Don Barett, who operates an appliance rental company in Lubbock, said he rented Hinckley a television, and last saw the young man in July 1980, during Hinckley's last days at Tech.
"He's a loner," Barett said. "I never saw the guy with anyone. I saw the guy walking up and down University Avenue with a white bag under his arm carrying hamburgers. He didn't appear dangerous. I don't know; maybe he wants to write a book."
Those who knew Hinckley in earlier days remember few outstanding traits. Jim Francis, operations manager of the Dallas oil firm Brighton Co., and a fundraiser for Gov. Bill Clements, was Hinckley's basketball coach in the fourth through sixth grades.
"As a kid, he was a beautiful looking blond-headed little boy, a wonderful athlete," Francis said. "I don't know what may have happened since then to him, but he was really a leader. He was one of the best athletes on the team, and the best basketball player."
"He was friendly to everyone. He didn't sit off in the corner," says Bill Lierman, sponsor of the Rodeo Club at Highland Park High School. Lierman decsribed Hinckley as "very personable" and "well-mannered."
"He was likeable, laughable, cutting up all the time," Lierman said. "I'm sure he had girlfriends, but I never saw any of them. He was a very nice looking young fellow. If he did have a temper, he didn't display it at all. It seemed like he liked everybody."
The youngest of three children, Hinckley apparently stayed in Texas when the rest of his family moved to Evergreen, Colo., in 1974.
But when he applied for a driver's license in Lubbock in May 1979 he also had a Colorado driver's license. He listed his Lubbock address at that time as 2404 10th St. Department of Public Safety records in Texas indicate Hinckley had no criminal conviction in the state and was involved in no traffic accidents.

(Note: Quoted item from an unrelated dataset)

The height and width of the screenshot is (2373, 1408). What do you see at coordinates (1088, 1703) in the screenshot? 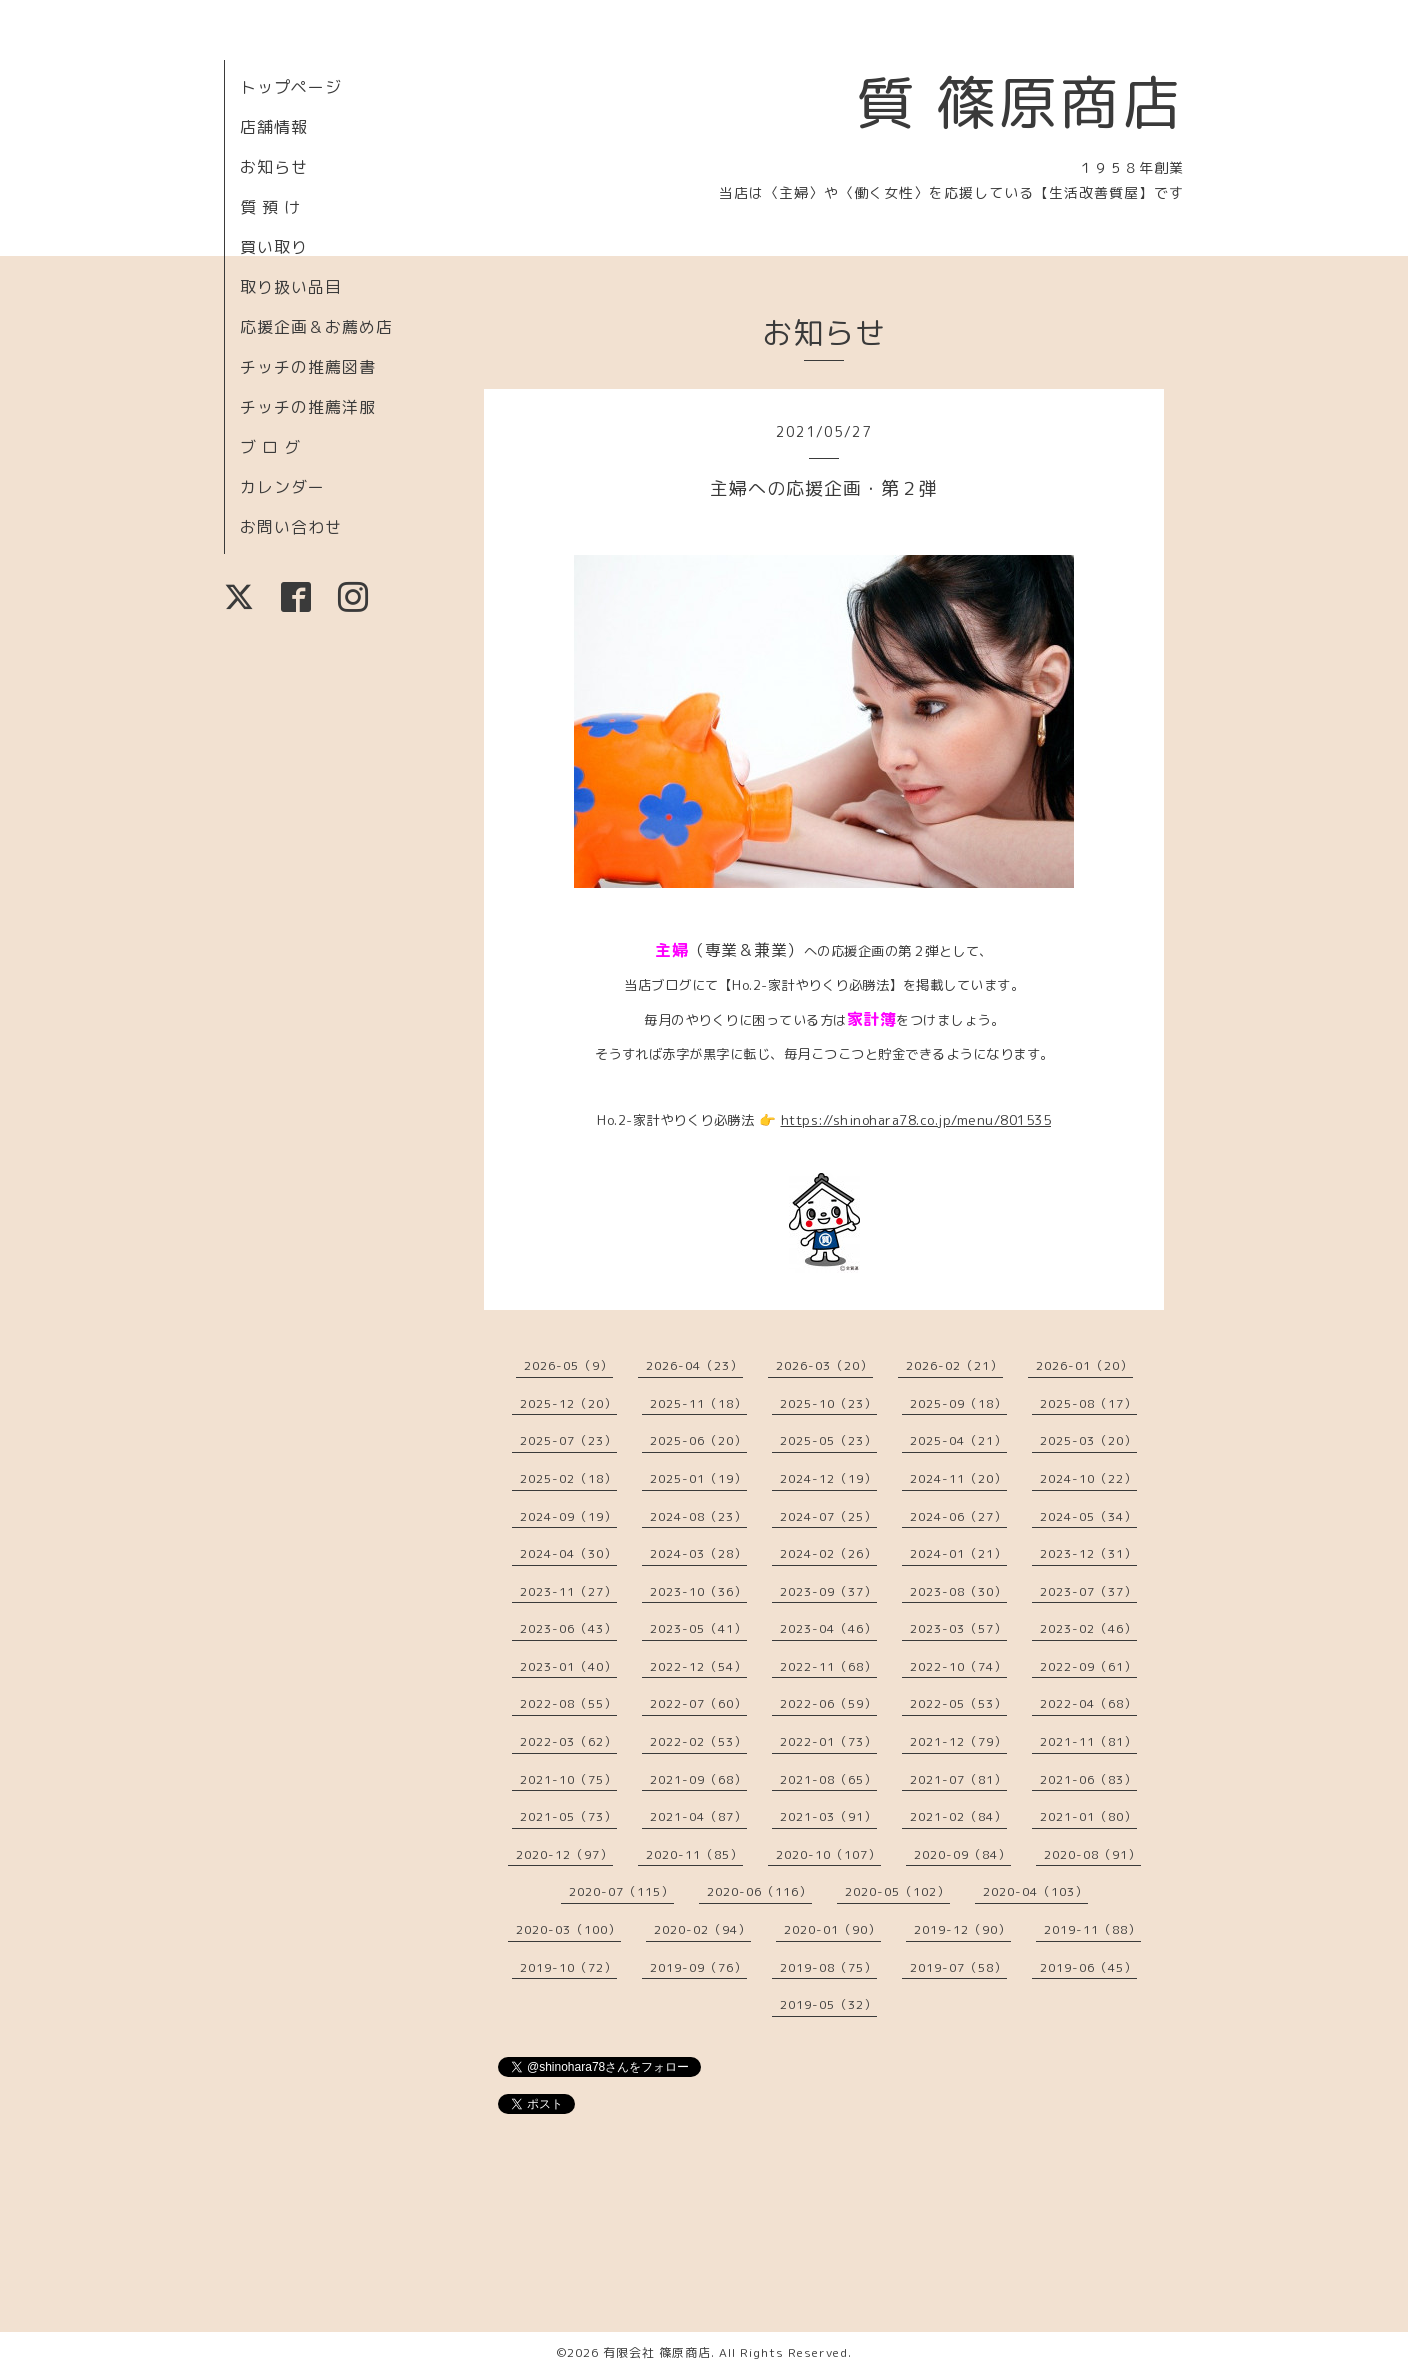
I see `2022-04（68）` at bounding box center [1088, 1703].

Although the DPS found no arrest or accident records on Hinckley as late as the summer of 1980 when Hinckley still lived in Lubbock, it was only a few months later that Hinckley was arrested in Nashville, Tenn.
Arrest at airport
Rep. Bill Alexander, D-Ark., said Hinckley, whose home is now listed as Evergreen, Colo., was arrested by Metropolitan Airport Police in Nashville on Oct. 9, 1980, for carrying three handguns. Carter was having a town hall meeting that day at the Grand Ole Opry. The Associated Press said Reagan was scheduled to make a campaign stop in Memphis, but canceled the appearance. The FBI confirmed the incident, but refused to discuss details.
Bill Brockett, an employee at Snidley Whiplash Pawnshop in Lubbock, said Hinckley bought a .22-caliber pistol from the pawnshop in September 1980. Brockett said that Hinckley may have purchased handguns from two other pawn shops and that they may have been the same weapons confiscated in Nashville.
Reagan was wounded Monday with a .22-caliber pistol outside a Washington hotel just as he was about to enter his limo.
Hinckley bought two identical .22-caliber revolvers in Rocky's Pawn Shop in Dallas on Oct. 3., four days after his Nashville arrest. Federal officials have refused to confirm that the pistol which was confiscated Monday was one of the two weapons bought in Dallas. However, when agents from the Bureau of Alcohol, Tobacco and Firearms fanned out to Lubbock gun shops hours after the assassination attempt, they were asking owners about the same type of .22-caliber revolver purchased in Dallas.
Prior to Monday's violence, the last trace of Hinckley was on March 11 when he pawned a guitar and typewriter in Denver and said he was "going out of town."
The young man was shabbily dressed and "looked like a man down on his luck," said Brent Morris, the clerk at G.I. Joe's Pawn Shop in Denver.
Hinckley's parents issued word through an attorney late Monday afternoon that their son had sought treatment for mental problems. "John has been under recent psychiatric care," according to a statement by Mr. and Mrs. J.W. "Jack" Hinckley which was read by attorney Jim Robinson. "His evaluation did not alert anyone to the seriousness of his condition. We are grieved and heartbroken by this tragedy ... We love our son and we will of course stand by him."